I'm a bit confused about this method.<p>So the standard argument against such a procedure is that if you generate N random bits, each of {0,1}^N bitstrings is equiprobable and therefore no mapping of {0,1}^N to {0..U-1} can map an equal number of bitstrings to each output.<p>A priori the method seems to work around this by conditionally sampling more bits, so that your domain is not one of fixed-length bitstrings. But then there is this paragraph:<p>> More intriguing still, this algorithm can be made unconditional by removing the early out, so that every value computed requires word size + 64 bits from the stream, which breaks the loop-carried dependency for fast generators, unlocking vectorization and parallelization where it was previously impossible. This is an especially powerful advantage when paired with bitstream generators that allow skip-ahead such as counter-based generators or PCG.<p>But now we are mapping {0, 1}^N into {0..U-1} right? So this mapping ought not be uniform? In fact I'm not sure why the early-termination method even works, because for a fixed U we know the maximum depth of the generated-bitstring-tree, so we can just pad it with imaginary random bits to arrive at the contradiction that U does not divide 2^N.<p>I imagine I missed something, what is it?<p>EDIT: thinking about it more, if you sample finitely many bits then each possible output has a probability that is a dyadic rational (fractions of the form a/2^k) which does not include all integer reciprocals.
I did the work that Lemire links there.<p>It started with realizing that Lemire's rejection method becomes more likely to need a division/modulo as the range maxes out (the gate on division is fraction < range, so as range -> maxint the division case approaches 100%, <i>if</i> the fraction and range have the same precision). If the range is 32 bit but the fraction is 64, the division case is 2^32 times less likely, so I worked out Lemire's method for 32.64 fixed point.<p>That turned out to be similar to the infinite-precision case described here, as we only need 32 bits of fraction if it's far enough from the edges, ie nothing can carry into the integer part if we extend to 64.<p>Once I worked out when to extend to 64 bits in the rejection method, I realized that the infinite-precision case is similar, using a loop instead of a conditional. It's simpler since there's no rejection, just a decision to continue as long as it's possible to carry.
This is essentially arithmetic encoding to do base conversion from binary to n-ary. Once you have enough bits, you're almost certainly not on the boundary of a bucket. Funny how the same thing seems to have been reinvented...

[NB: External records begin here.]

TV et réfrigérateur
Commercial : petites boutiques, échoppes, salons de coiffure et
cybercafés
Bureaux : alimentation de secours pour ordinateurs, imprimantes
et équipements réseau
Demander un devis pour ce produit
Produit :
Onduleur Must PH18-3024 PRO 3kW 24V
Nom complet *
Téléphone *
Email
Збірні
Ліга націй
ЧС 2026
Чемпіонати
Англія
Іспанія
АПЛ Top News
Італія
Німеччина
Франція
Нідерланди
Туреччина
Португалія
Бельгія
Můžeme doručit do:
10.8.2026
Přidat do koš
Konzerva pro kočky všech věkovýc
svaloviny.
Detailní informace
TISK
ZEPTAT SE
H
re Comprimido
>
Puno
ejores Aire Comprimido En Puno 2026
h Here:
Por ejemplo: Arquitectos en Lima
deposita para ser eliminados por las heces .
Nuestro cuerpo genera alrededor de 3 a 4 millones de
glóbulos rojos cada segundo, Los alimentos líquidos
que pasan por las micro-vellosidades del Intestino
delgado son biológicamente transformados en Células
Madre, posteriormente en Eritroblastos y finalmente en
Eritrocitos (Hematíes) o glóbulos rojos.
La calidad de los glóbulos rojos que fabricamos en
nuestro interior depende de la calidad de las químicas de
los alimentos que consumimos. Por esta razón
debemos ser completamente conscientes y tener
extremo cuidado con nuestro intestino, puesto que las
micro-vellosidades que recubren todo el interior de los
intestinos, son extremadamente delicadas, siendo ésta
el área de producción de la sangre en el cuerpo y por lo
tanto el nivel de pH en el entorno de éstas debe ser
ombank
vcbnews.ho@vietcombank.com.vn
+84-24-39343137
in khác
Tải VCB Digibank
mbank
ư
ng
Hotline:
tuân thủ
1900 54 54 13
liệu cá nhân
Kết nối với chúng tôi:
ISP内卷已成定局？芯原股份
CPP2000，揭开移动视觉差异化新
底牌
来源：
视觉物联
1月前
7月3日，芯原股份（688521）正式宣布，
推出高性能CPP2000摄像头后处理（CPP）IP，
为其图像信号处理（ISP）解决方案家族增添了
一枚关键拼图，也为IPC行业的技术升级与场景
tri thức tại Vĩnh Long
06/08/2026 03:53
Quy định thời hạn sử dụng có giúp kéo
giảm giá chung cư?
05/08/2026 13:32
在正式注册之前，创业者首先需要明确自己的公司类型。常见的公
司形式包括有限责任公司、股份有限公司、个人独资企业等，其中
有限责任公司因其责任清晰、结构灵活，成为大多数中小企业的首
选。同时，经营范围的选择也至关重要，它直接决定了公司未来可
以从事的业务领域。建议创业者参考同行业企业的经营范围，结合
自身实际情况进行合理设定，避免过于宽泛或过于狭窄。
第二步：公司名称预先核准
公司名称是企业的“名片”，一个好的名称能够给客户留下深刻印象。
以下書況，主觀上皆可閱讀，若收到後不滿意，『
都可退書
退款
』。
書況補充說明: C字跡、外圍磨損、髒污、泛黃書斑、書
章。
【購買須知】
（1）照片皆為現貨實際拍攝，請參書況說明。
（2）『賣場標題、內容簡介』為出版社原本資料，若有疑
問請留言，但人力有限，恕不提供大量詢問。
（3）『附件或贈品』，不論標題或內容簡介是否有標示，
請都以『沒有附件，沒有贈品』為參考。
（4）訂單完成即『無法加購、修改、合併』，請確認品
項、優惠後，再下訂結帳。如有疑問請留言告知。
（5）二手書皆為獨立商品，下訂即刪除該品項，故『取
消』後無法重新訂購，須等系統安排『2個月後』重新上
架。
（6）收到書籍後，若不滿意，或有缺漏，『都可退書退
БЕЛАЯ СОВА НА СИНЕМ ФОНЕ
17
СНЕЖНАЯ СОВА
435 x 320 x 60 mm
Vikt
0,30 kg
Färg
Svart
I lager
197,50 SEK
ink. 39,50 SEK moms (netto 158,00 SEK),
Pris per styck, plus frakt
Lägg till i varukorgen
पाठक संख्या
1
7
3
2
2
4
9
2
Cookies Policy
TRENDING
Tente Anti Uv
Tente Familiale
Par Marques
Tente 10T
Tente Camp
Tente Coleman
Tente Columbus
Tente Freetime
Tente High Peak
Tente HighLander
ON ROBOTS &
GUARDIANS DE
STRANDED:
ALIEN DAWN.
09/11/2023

This PR should be submitted, as is, to a peer reviewed journal and published again as is. It would be great if the DOI resolved to the PR itself!<p>I don't mean this as a joke, I mean this as a way to contribute (slightly humorously, or perhaps even not) to upending an outdated, yet valuable, way of disseminating scientific research.
I thought because of the branch name they used for their PR that it was going to be a joke PR, but the mathematics of it is outside of what I understand well enough to judge if it’s legit. But from the way it reads it sounds honest.<p>So assuming that it is legit, it sounds really intriguing especially because of the claim they make that it “breaks the loop-carried dependency for fast generators, unlocking vectorization and parallelization where it was previously impossible”.